PBoC Not Curbing Lending, Market Looks to Politburo

A day earlier this news leaked: PBoC Asks Banks To Pare Back Lending: Caixin
Well-respected Chinese financial magazine Caixin reported this afternoon that the PBoC is now asking its banks to pare back lending this month. The central bank is asking banks to lower the amount of new loans to just 70% of what was planned at the beginning of the month.
This order is "non-existent" according to reports out today. Additionally, the market is expect a change in monetary policy at the end of the month. As reported earlier,

iFeng: 央行压缩4月信贷子虚乌有 货币政策走向月底定调
Shenwan Hong outlook analysts believe that short-term funds face tense due to the seasonal factors, business tax, MPA assessment and disturbance MLF maturity, and in view of the risk event, with China Railway Materials represented by a series of events of default and local state-owned central enterprises and constantly exposed to spillover effects and June the Federal Reserve may raise interest rates again, both domestic liquidity will face greater pressure. Internal structural problems in financial markets has not yet been resolved, but the external market conditions contrast relative shortage of money during a friendly in 2013, we believe the possibility of similar 620 money shortage is unlikely, but it is difficult to avoid the impact of short-term liquidity.
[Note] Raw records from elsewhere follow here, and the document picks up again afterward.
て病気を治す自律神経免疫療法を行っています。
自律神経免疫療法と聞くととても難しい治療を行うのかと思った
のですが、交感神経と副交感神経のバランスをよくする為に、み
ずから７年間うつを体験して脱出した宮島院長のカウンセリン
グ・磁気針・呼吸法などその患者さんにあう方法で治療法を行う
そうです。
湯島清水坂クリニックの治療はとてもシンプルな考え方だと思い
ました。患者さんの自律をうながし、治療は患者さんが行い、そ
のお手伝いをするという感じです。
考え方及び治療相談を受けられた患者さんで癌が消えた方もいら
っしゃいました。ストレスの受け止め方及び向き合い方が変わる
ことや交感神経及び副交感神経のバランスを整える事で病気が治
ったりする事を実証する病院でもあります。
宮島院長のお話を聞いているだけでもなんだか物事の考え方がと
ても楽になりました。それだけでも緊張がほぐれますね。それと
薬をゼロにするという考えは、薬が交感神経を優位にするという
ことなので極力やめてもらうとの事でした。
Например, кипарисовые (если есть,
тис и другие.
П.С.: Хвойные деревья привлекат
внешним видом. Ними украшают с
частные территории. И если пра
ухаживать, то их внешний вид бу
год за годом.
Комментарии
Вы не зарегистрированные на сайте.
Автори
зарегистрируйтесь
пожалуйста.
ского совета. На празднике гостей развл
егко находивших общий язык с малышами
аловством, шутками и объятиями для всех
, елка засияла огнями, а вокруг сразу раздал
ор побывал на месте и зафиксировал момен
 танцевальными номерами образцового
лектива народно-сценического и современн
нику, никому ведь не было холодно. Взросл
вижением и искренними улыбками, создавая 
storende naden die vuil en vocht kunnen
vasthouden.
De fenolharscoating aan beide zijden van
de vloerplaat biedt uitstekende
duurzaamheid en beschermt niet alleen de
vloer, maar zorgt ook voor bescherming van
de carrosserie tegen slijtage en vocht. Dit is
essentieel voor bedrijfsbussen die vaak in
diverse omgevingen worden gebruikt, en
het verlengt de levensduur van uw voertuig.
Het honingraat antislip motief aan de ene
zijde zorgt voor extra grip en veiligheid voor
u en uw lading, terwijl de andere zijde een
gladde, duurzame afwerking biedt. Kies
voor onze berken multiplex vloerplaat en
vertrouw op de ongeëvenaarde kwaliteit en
CITIC Securities, chief fixed-income analyst at research clearly indicates that the future liquidity will continue to serve or reverse repurchase MLF + mode to expand, short-term drop quasi possibility of further decline. Current monetary policy tools focus more on short-term and structured, and the resulting market liquidity is more cyclical bias and fragmented.

Guo Lei, chief macroeconomic analyst at Founder, said Yi-prudential policy in the short term is difficult to loose monetary policy is only possible to present more than 20% of the M1 preliminary vigilant, at least try to maintain a neutral state, but will not significantly reverse drain, close attention Politburo meeting in late April set the tone.
The PBoC injected more than 1 trillion yuan over 5 days this month to deal with tight credit conditions and there are no lending curbs. Money supply growth is accelerating, but new credit is flowing into commodities, homes and debt extensions for zombies. The PBoC is in crisis management mode. I don't see an economic recovery or even stability, only the appearance of stability amid a massive bear market rally.